• RAW DATA:
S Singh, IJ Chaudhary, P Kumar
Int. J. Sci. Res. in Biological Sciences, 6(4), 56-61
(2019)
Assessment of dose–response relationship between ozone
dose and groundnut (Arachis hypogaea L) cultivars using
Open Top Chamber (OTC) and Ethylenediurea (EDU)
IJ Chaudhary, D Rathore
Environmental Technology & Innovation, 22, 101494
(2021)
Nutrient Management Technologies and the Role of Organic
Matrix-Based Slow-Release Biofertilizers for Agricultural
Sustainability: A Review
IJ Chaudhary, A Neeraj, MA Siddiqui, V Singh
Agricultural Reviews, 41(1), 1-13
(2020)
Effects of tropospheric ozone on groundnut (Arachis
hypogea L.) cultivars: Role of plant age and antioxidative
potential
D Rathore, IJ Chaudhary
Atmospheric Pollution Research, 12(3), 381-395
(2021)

---

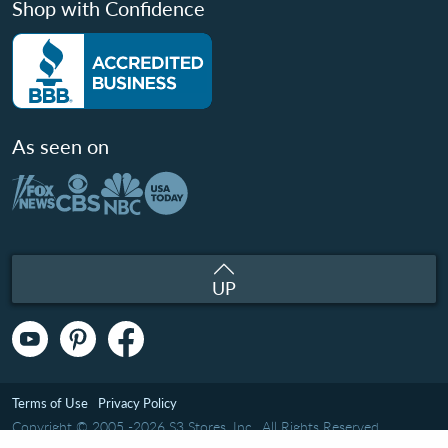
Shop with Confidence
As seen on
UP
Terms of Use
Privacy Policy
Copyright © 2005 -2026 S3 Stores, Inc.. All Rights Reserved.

• DESCRIPTION OF THE TASK:
When a line in the material includes the word "Singh", copy it out.

• ANSWER FOR THE TASK:
S Singh, IJ Chaudhary, P Kumar
IJ Chaudhary, A Neeraj, MA Siddiqui, V Singh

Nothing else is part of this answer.